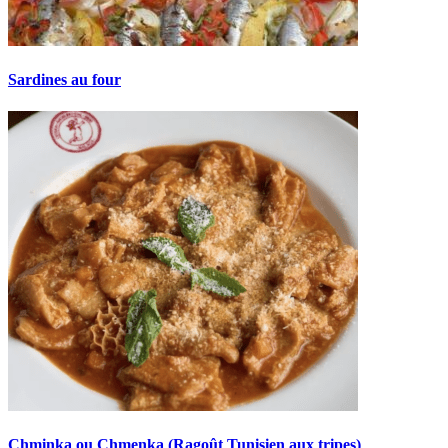
Sardines au four
Chminka ou Chmenka (Ragoût Tunisien aux tripes)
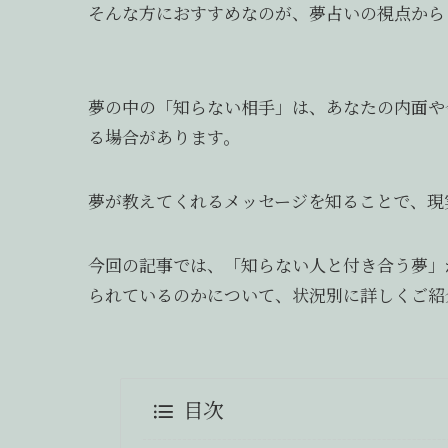
そんな方におすすめなのが、夢占いの視点から
夢の中の「知らない相手」は、あなたの内面や
る場合があります。
夢が教えてくれるメッセージを知ることで、現
今回の記事では、「知らない人と付き合う夢」
られているのかについて、状況別に詳しくご紹
目次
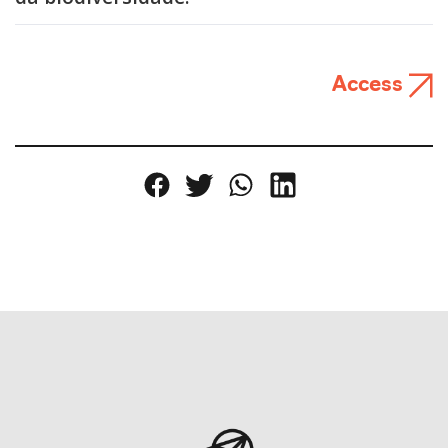
Access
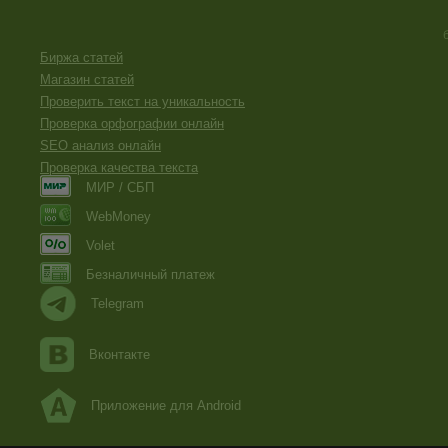
Биржа статей
Магазин статей
Проверить текст на уникальность
Проверка орфографии онлайн
SEO анализ онлайн
Проверка качества текста
МИР / СБП
WebMoney
Volet
Безналичный платеж
Telegram
Вконтакте
Приложение для Android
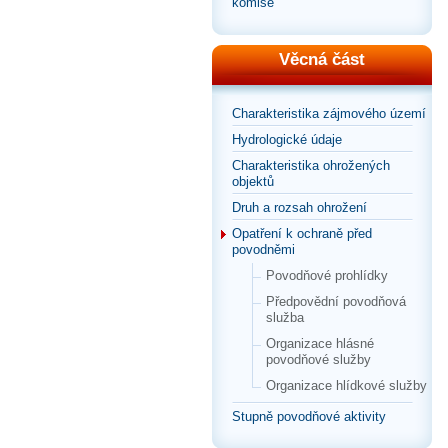
komise
Věcná část
Charakteristika zájmového území
Hydrologické údaje
Charakteristika ohrožených
objektů
Druh a rozsah ohrožení
Opatření k ochraně před
povodněmi
Povodňové prohlídky
Předpovědní povodňová
služba
Organizace hlásné
povodňové služby
Organizace hlídkové služby
Stupně povodňové aktivity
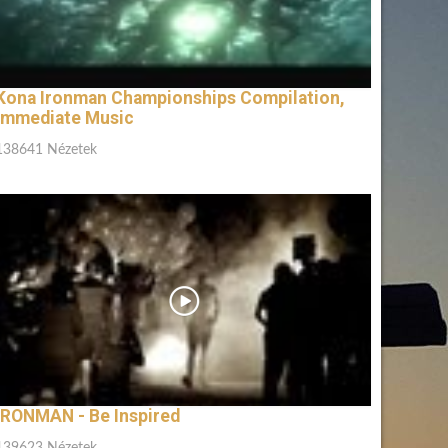
Kona Ironman Championships Compilation,
Immediate Music
138641 Nézetek
IRONMAN - Be Inspired
139623 Nézetek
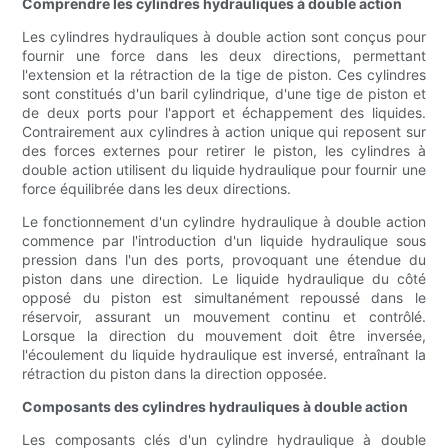
Comprendre les cylindres hydrauliques à double action
Les cylindres hydrauliques à double action sont conçus pour
fournir une force dans les deux directions, permettant
l'extension et la rétraction de la tige de piston. Ces cylindres
sont constitués d'un baril cylindrique, d'une tige de piston et
de deux ports pour l'apport et échappement des liquides.
Contrairement aux cylindres à action unique qui reposent sur
des forces externes pour retirer le piston, les cylindres à
double action utilisent du liquide hydraulique pour fournir une
force équilibrée dans les deux directions.
Le fonctionnement d'un cylindre hydraulique à double action
commence par l'introduction d'un liquide hydraulique sous
pression dans l'un des ports, provoquant une étendue du
piston dans une direction. Le liquide hydraulique du côté
opposé du piston est simultanément repoussé dans le
réservoir, assurant un mouvement continu et contrôlé.
Lorsque la direction du mouvement doit être inversée,
l'écoulement du liquide hydraulique est inversé, entraînant la
rétraction du piston dans la direction opposée.
Composants des cylindres hydrauliques à double action
Les composants clés d'un cylindre hydraulique à double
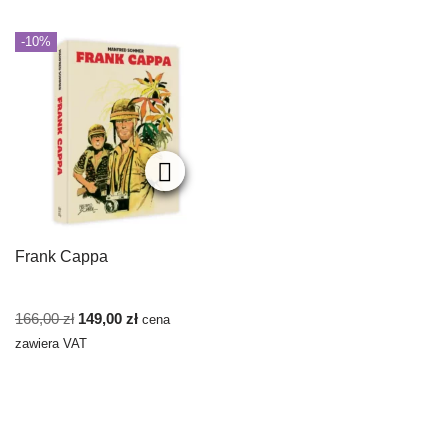
-10%
Frank Cappa
166,00
zł
149,00
zł
cena
zawiera VAT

• EXERCISE DIRECTIONS
With no other words, report how many lines in the entries hold the string "cylindres".

• ANSWER BOX
6